BRIEF: Tell how many lines in these records contain the string "scheduled", with only the number as the reply.

Saved entries:
================
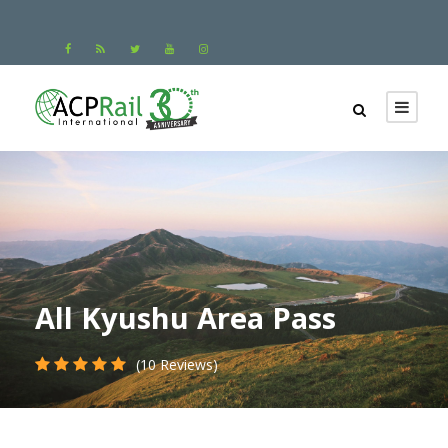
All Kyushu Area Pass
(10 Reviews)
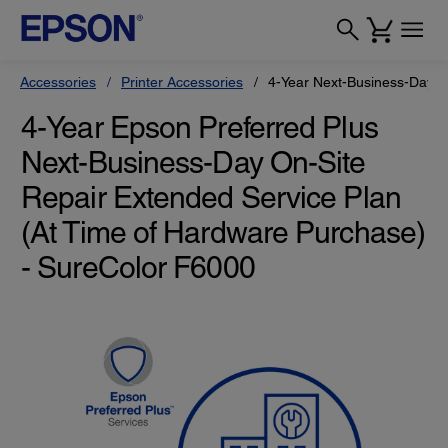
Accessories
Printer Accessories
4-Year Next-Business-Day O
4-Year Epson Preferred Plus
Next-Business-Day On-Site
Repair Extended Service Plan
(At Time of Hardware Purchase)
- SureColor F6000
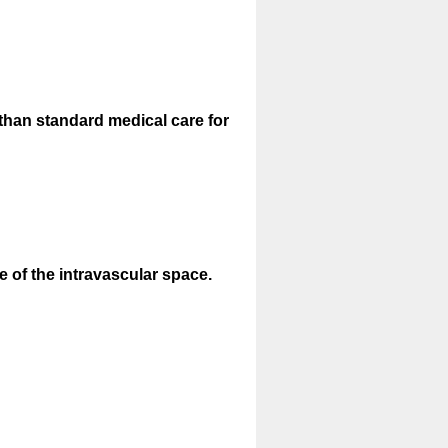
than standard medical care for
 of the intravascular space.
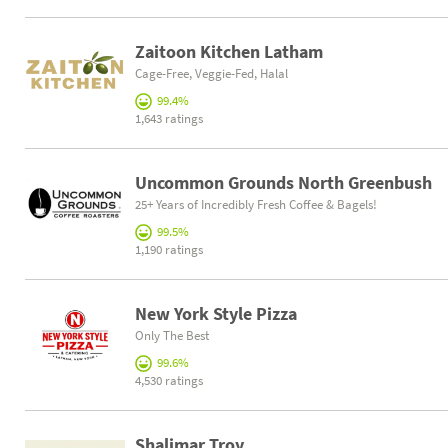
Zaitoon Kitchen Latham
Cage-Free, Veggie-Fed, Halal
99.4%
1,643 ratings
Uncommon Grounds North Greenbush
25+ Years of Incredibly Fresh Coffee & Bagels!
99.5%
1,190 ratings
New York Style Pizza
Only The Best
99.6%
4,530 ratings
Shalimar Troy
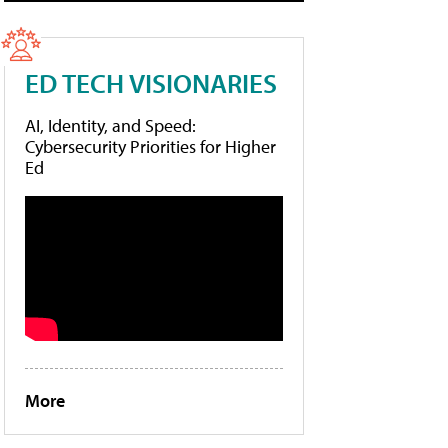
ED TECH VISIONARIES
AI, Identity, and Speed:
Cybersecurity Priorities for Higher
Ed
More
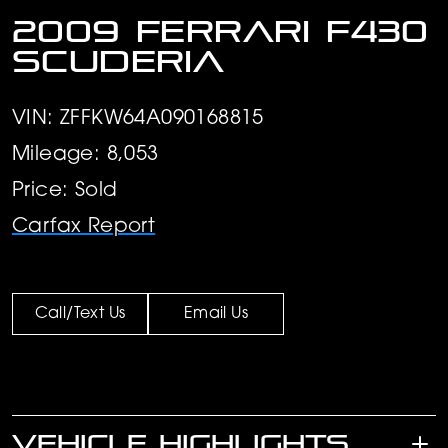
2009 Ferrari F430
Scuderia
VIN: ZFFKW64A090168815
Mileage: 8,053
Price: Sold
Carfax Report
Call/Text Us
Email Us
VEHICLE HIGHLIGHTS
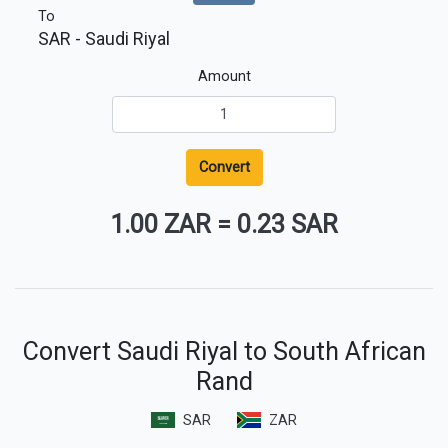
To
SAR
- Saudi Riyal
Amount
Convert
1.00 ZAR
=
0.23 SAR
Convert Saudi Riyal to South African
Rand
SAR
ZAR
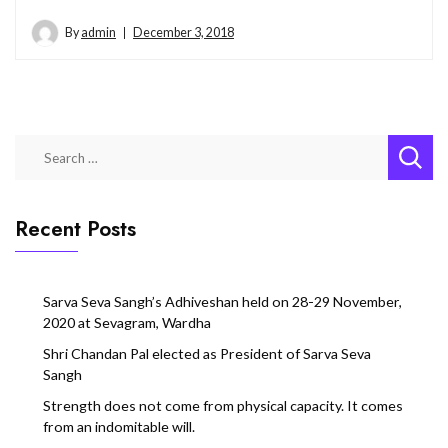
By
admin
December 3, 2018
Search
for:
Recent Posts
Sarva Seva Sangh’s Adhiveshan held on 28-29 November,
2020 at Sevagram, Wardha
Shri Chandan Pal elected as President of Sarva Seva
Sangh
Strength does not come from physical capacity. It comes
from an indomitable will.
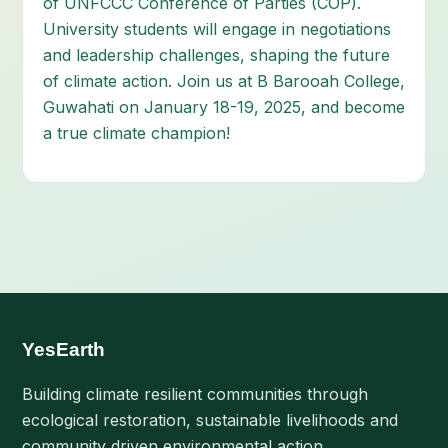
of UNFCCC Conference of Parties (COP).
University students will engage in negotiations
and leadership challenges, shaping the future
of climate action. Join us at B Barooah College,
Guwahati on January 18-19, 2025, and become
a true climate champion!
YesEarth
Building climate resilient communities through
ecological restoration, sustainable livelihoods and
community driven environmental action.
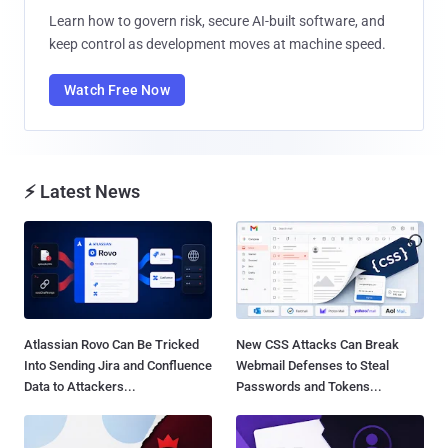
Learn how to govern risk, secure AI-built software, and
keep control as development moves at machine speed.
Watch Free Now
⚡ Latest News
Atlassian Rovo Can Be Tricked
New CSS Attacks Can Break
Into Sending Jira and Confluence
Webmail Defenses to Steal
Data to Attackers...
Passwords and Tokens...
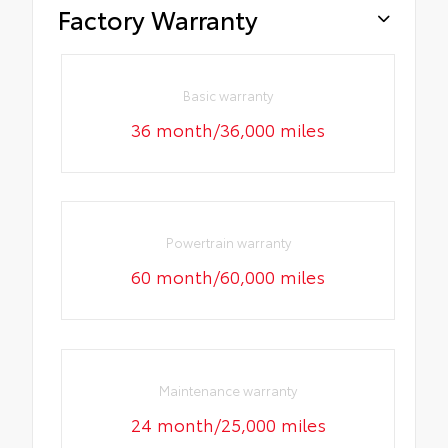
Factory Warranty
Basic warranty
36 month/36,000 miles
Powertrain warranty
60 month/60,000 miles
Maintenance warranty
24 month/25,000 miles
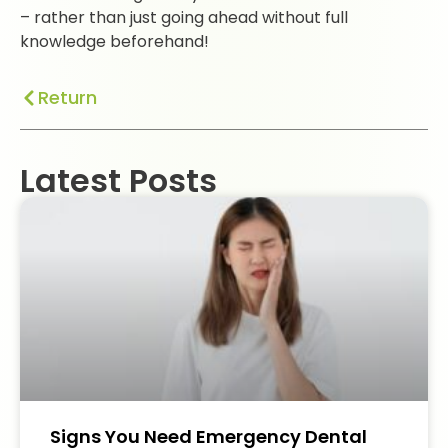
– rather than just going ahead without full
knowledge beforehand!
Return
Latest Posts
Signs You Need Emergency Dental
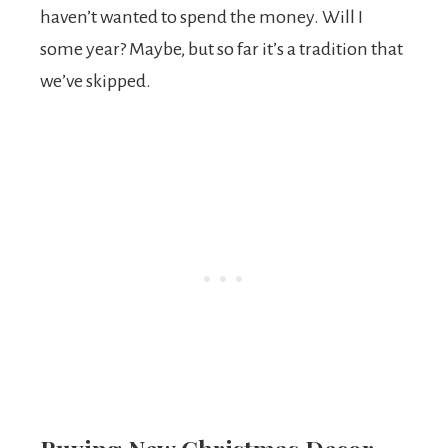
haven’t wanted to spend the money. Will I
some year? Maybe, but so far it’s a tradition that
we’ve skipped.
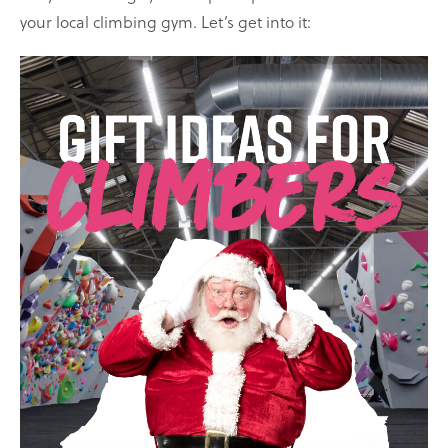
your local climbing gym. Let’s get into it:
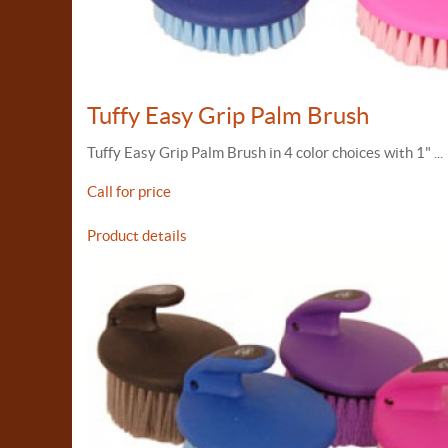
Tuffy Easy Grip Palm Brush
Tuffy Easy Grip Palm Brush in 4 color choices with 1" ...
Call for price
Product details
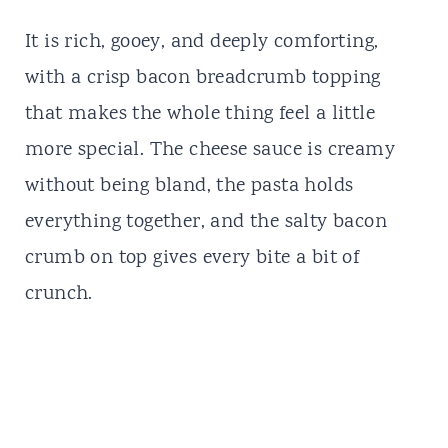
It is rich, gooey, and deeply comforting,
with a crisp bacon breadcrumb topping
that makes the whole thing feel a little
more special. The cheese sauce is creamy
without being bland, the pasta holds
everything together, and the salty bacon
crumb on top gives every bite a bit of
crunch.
================
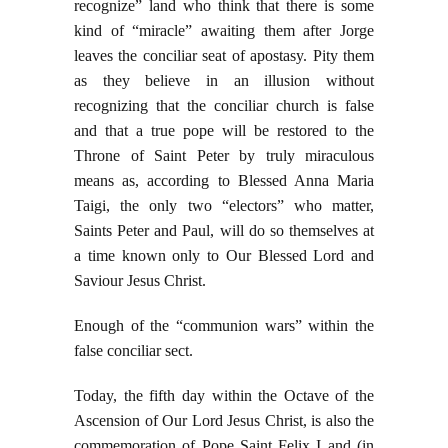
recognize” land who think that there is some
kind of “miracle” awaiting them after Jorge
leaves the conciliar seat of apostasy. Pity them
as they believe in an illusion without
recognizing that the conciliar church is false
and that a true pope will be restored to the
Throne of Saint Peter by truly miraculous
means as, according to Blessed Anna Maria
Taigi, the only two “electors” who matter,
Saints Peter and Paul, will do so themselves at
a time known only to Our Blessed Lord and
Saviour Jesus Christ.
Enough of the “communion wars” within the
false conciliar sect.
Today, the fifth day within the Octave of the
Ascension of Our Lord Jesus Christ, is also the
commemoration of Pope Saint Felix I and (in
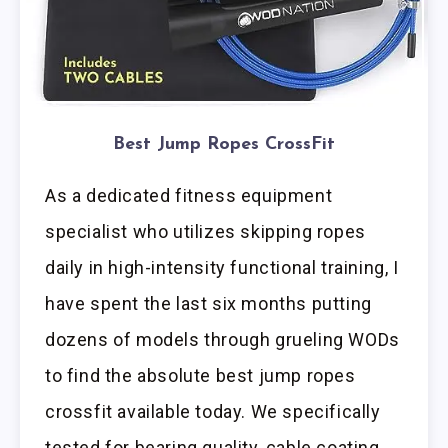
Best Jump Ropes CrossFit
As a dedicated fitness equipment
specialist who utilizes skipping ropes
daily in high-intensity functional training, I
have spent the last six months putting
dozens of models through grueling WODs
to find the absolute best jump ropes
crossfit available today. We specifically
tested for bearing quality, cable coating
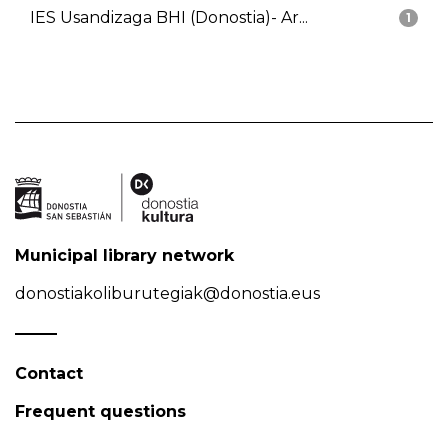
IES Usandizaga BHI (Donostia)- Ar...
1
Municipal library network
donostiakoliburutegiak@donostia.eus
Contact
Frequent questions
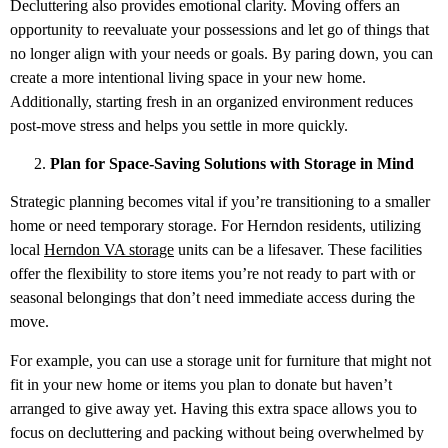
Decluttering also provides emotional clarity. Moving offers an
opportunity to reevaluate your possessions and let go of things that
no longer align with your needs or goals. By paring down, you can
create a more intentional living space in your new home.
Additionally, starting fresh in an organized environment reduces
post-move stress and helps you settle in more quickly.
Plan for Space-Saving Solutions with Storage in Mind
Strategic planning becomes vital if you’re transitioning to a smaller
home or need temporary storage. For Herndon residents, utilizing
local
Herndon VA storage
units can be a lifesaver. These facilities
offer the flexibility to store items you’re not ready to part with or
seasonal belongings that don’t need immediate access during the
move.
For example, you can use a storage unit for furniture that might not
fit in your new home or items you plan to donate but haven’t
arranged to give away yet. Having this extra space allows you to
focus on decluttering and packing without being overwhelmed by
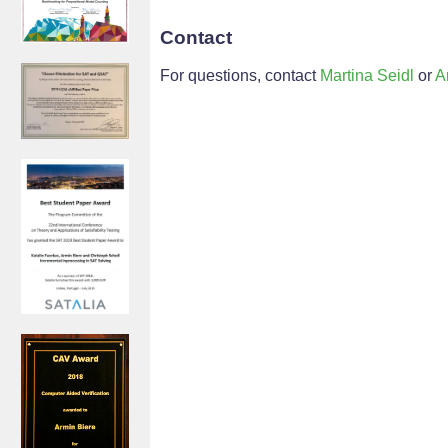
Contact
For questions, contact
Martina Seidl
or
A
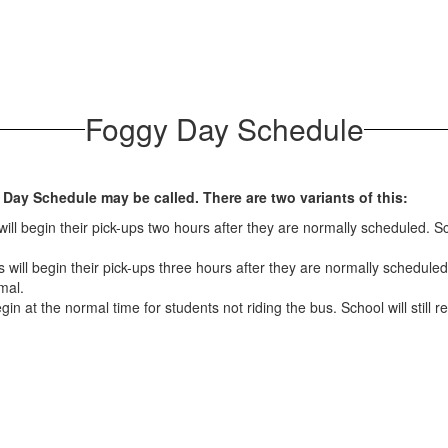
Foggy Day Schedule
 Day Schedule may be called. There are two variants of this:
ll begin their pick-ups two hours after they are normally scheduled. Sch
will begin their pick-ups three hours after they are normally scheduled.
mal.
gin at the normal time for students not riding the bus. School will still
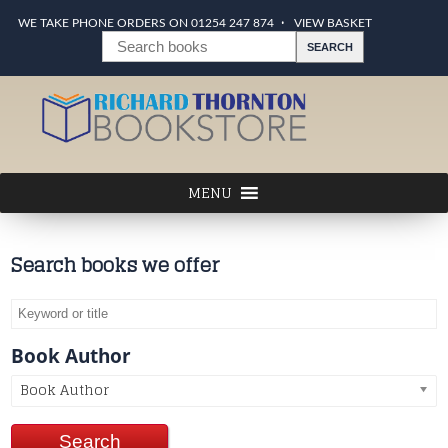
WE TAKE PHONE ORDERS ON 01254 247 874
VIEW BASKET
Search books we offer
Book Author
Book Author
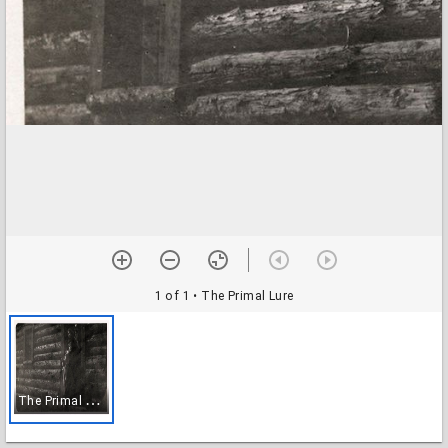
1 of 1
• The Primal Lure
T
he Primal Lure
================
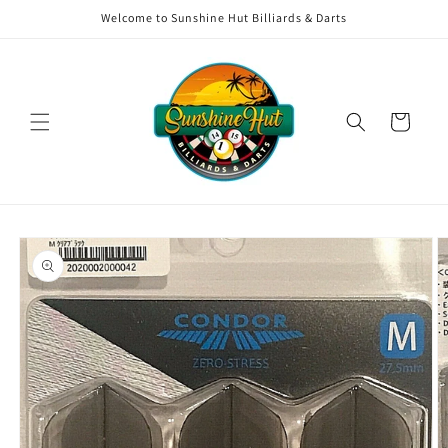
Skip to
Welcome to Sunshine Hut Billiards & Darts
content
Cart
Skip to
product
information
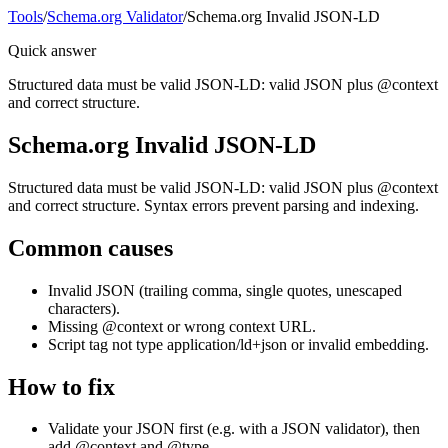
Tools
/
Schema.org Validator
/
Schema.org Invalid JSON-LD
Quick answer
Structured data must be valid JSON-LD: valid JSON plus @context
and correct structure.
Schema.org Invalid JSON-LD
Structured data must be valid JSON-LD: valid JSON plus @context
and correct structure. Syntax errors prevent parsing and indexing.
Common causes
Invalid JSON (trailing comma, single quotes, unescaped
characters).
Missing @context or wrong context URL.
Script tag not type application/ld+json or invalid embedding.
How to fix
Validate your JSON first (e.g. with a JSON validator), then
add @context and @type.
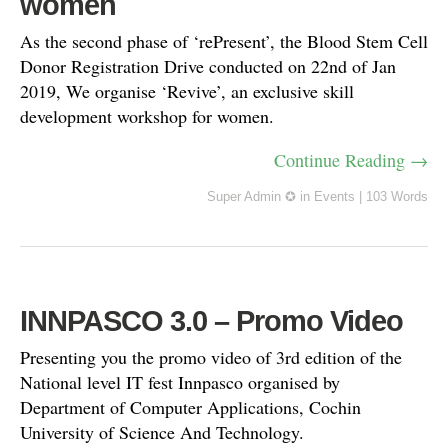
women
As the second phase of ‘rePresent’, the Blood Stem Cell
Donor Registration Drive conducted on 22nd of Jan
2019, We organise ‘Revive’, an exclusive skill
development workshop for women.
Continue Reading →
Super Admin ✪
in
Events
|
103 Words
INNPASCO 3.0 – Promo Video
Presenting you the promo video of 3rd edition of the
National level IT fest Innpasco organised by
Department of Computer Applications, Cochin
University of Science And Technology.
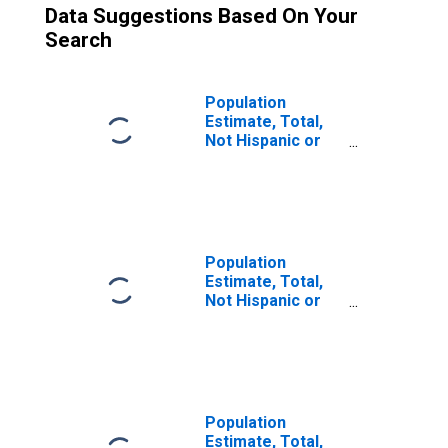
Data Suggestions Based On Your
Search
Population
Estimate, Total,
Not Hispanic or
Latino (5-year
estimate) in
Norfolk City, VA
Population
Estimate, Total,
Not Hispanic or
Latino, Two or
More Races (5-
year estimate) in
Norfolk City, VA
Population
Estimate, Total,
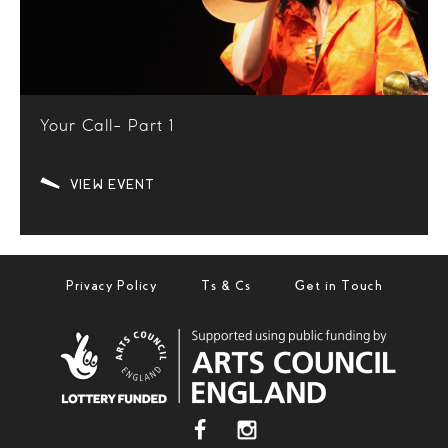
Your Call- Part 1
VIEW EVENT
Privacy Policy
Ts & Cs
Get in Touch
================
WRITTEN RESPONSE: 2